Basket Moon
- Front cover, designed by Barbara Cooney
- Author: Mary Lyn Ray
- Illustrator: Barbara Cooney
- Language: English
- Genre: Children's Book
- Publisher: Little, brown and Company
- Publication date: 1999
- Publication place: United States

= Basket Moon =

1999 children's book by Mary Lyn Ray and illustrated by Barbara Cooney

Basket Moon is a 1999 children's book by Mary Lyn Ray. It was illustrator Barbara Cooney's last children's book, published six months before she died. The book depicts the folk art of basket-making in the Hudson Valley of New York.

==Plot==
Basket Moon is set in Columbia County, New York.
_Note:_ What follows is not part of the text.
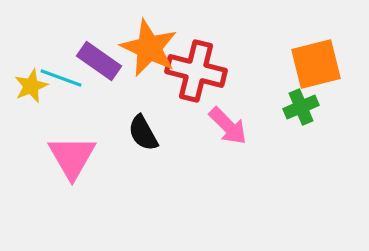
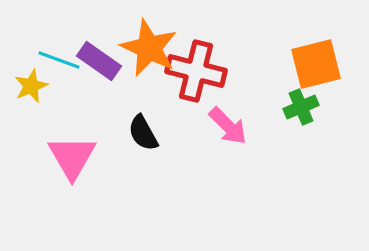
cyan line: moved 2 px left, 18 px up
The book details a 19th-century boy who makes baskets and sells them in town, similar to Cooney's earlier book, Ox-Cart Man, which received the 1980 Caldecott Medal. He dreams of selling baskets in the town of Hudson, and finally makes the trip on foot with his father, under the full moon. After their trip, the townspeople mock them for being hillbillies, but the boy's neighbor reminds him of the value and skill of his craft.

==Reception==
The book was praised by Education Week, which noted Cooney's illustrations for imparting "a strong sense of place," as well as Ray's coming of age story. Kirkus Reviews also praised Ray's "touchingly luminous" story and Cooney's "poetic paintings."